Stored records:
+---+

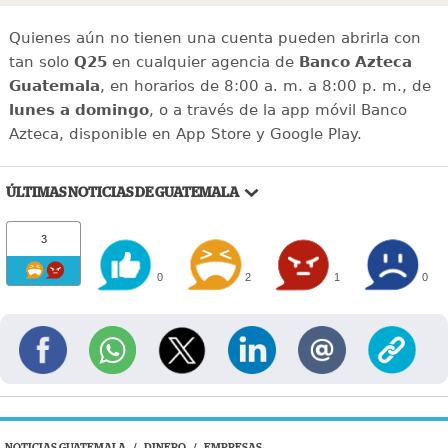
Quienes aún no tienen una cuenta pueden abrirla con
tan solo
Q25
en cualquier agencia de
Banco Azteca
Guatemala
, en horarios de 8:00 a. m. a 8:00 p. m., de
lunes a domingo
, o a través de la app móvil Banco
Azteca, disponible en App Store y Google Play.
ÚLTIMAS NOTICIAS DE GUATEMALA
3
0
2
1
0
NOTICIAS GUATEMALA
/
DINERO
/
EMPRESAS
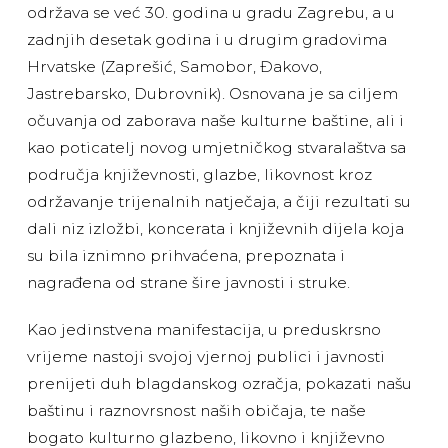
održava se već 30. godina u gradu Zagrebu, a u
zadnjih desetak godina i u drugim gradovima
Hrvatske (Zaprešić, Samobor, Đakovo,
Jastrebarsko, Dubrovnik). Osnovana je sa ciljem
očuvanja od zaborava naše kulturne baštine, ali i
kao poticatelj novog umjetničkog stvaralaštva sa
područja književnosti, glazbe, likovnost kroz
održavanje trijenalnih natječaja, a čiji rezultati su
dali niz izložbi, koncerata i književnih dijela koja
su bila iznimno prihvaćena, prepoznata i
nagrađena od strane šire javnosti i struke.
Kao jedinstvena manifestacija, u preduskrsno
vrijeme nastoji svojoj vjernoj publici i javnosti
prenijeti duh blagdanskog ozračja, pokazati našu
baštinu i raznovrsnost naših običaja, te naše
bogato kulturno glazbeno, likovno i književno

+---+

▶ _Assignment_: Only lines that hold the string "NOTICIAS" belong in the answer, so copy every one of them from the records.

▶ _Answer area_:
ÚLTIMAS NOTICIAS DE GUATEMALA
NOTICIAS GUATEMALA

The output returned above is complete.